Dans un premier temps favorable à cet aménagement qui consistera pour l’essentiel à créer un réseau pluvial et à augmenter l’espace de déambulation (en supprimant le stationnement) depuis la place Constantin jusqu’au parvis de la Mairie, le Cercle du Grau regrette, une fois de plus, qu’une plus large concertation n’ait été effectuée en amont de ce projet avec les riverains (résidents et commerçants) et que les Commissions Municipales, dédiées à l’Urbanisme, ne soient finalement que des chambres d’enregistrement où rien n’est discuté mais tout est imposé !

Ce projet d’1,5 million d’euros manque, en effet, singulièrement d’envergure puisqu’il ne prévoit au final que la régularisation des réseaux secs et humides, l’agrandissement des trottoirs de 0,80 mètre, le maintien de la voie de desserte bitumée et l’élargissement de la promenade sur les anciennes places de stationnement.

Confié à un Bureau d’Etudes Techniques et non à un architecte urbaniste, ce projet entièrement minéral ne propose aucun relief et aucune mise en valeur de l’espace environnant. Mélange des styles de revêtement (bitume, béton désactivé, réutilisation après nettoyage des pavés existants), déplacement de 2 palmiers, installation de bancs…  rien de bien révolutionnaire dans ce projet qu’on nous présente comme l’un des aménagements-phares de la commune. Oubliée la pergola qui devait « meubler » la place Constantin, car jugée trop chère (que sont quelques milliers d’euros comparés à la facture globale ?) ; exit aussi l’harmonisation du revêtement entre les différents espaces et la voirie : le bitume est moins cher…

L’Esplanade de Mer se résume à une promenade de 9 mètres de large sur laquelle Monsieur le Maire refuse l’installation de terrasses commerciales avec pour seul argument que « ce n’est pas dans l’esprit » ! Mais quel « esprit » a donc soufflé pour autoriser l’implantation d’une terrasse pour un hôtel*** récemment inauguré, et sur laquelle tout le monde s’accorde à dire qu’elle apporte une réelle plus-value à la station ? Pourtant, les exploitants recalés n’avaient pas ménagé leurs efforts et leurs moyens en faisant appel à leur architecte pour proposer des terrasses sur la future promenade. Refus catégorique de la part de Monsieur le Maire qui jugule toute émulation commerciale et qui prive également la Commune de quelques redevances d’occupation du domaine public pourtant nécessaires à l’écouter…

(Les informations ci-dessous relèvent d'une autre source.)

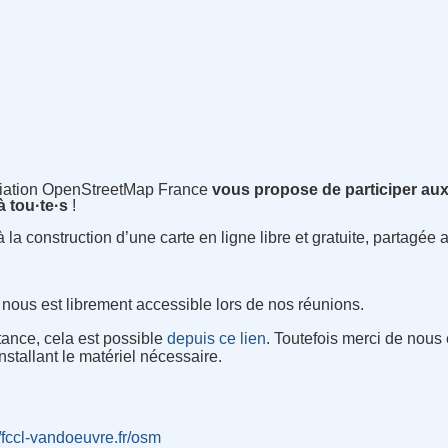
ciation OpenStreetMap France
vous propose de participer au
 tou·te·s
!
 à la construction d’une carte en ligne libre et gratuite, partagée
 nous est librement accessible lors de nos réunions.
stance, cela est possible
depuis ce lien
. Toutefois merci de nous
stallant le matériel nécessaire.
//fccl-vandoeuvre.fr/osm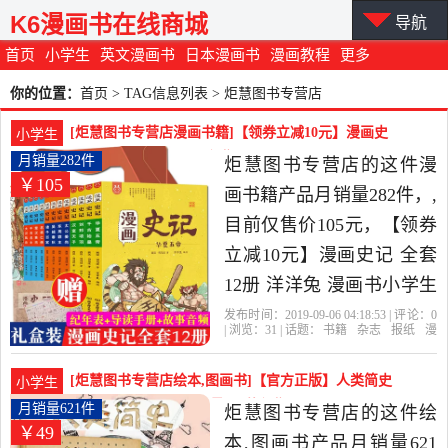
K6漫画书在线商城
导航
首页
小学生
英文漫画书
日本漫画书
漫画教程
更多
你的位置：
首页
> TAG信息列表 > 炬慧图书专营店
[炬慧图书专营店漫画书籍]【领券立减10元】漫画史
小学生
记 全套12月销量282件仅售105元
月销量282件
炬慧图书专营店的这件漫
￥105
画书籍产品月销量282件，,
目前仅售价105元，【领券
立减10元】漫画史记 全套
12册 洋洋兔 漫画书小学生
3-6年级课外阅读 7-12-15岁
发布时间：2019-09-06 04:18:53 | 评论：
0
| 浏览：
31
| 话题：
书籍
杂志
报纸
漫
儿童版 写给儿童的中国历
画书籍
炬慧图书专营店
史记
漫
画
西汉
史 三国趣味幽默书籍是
[炬慧图书专营店绘本,图画书]【官方正版】人类简史
小学生
2019年炬慧图书专营店精
绘本版儿童历史百月销量621件仅售49元
月销量621件
炬慧图书专营店的这件绘
￥49
选书籍,杂志,报纸当中性价
本,图画书产品月销量621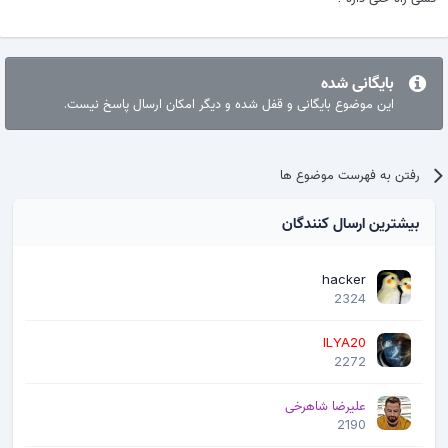
بایگانی شده
این موضوع بایگانی و قفل شده و دیگر امکان ارسال پاسخ نیست.
رفتن به فهرست موضوع ها
بیشترین ارسال کنندگان
hacker
2324
ILYA20
2272
علیرضا شاهرخی
2190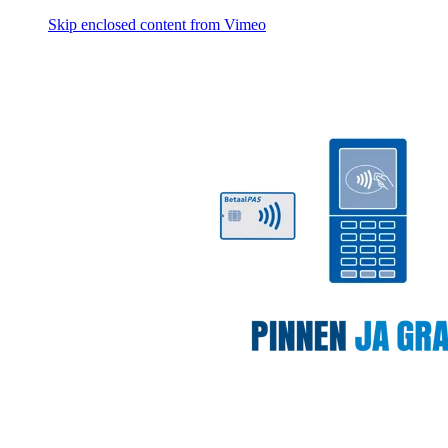
Skip enclosed content from Vimeo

Favoriser la circulation « aimablement » entre piétons, cyclistes et automobilistes sera donc  l’enjeu de ce réaménagement mais la matérialisation de la voie de desserte routière en bitume scintillant confirme qu’il sera toujours possible de circuler en voiture et de stationner selon une (courte) durée laissée à la « libre appréciation » des agents verbalisateurs. Dans ce « nouveau projet », point de dépose-minute pour les clients des hôtels, ni de place de livraison pour les commerces…, le civisme des uns et la bienveillance des autres devraient faire le reste ! Alors, demain, viendront les inévitables barrières toulousaines pour empêcher le stationnement anarchique des véhicules.

On notera aussi l’absence de contrôle d’accès à cette esplanade, laissant un « boulevard » de 9 mètres de large sur un même niveau à n’importe quel véhicule fou. Mais on est rassuré, le plan Vigipirate est en place lors des Feux d’Artifices du 14 juillet et du 15 août !

Fermé à toutes propositions dès lors qu’elles n’émanent pas de lui, Monsieur le Maire en oublie même sa géographie, s’opposant à l’idée d’implanter le marché sur la place Constantin en raison du Mistral et de la Tramontane qui rendraient cet espace impraticable de nombreux jours par an ! Il nous semblait pourtant que les immeubles de l’Impérial et du Phare constituaient une barrière assez efficace contre les vents du nord et d’ouest…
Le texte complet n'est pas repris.